Copy, from the listing, every line in which the string "data" is present.

****************

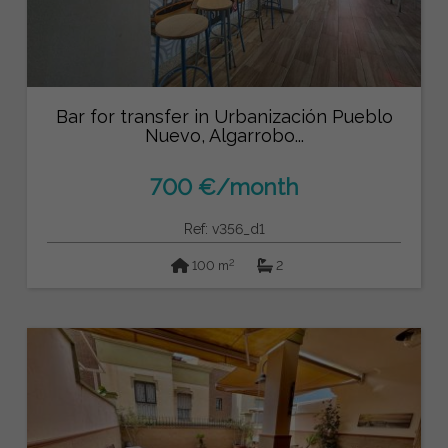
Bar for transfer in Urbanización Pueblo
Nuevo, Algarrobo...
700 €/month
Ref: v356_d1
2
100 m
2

****************

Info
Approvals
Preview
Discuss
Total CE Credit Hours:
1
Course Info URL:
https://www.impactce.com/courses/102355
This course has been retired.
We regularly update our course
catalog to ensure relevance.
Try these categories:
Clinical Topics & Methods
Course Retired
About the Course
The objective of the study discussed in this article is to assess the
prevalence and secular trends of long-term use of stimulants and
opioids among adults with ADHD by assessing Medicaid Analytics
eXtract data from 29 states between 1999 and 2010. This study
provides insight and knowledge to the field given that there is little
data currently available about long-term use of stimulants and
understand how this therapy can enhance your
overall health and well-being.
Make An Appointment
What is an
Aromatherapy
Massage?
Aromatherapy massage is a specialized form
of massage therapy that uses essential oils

****************

=== THE ANSWER ===
eXtract data from 29 states between 1999 and 2010. This study
data currently available about long-term use of stimulants and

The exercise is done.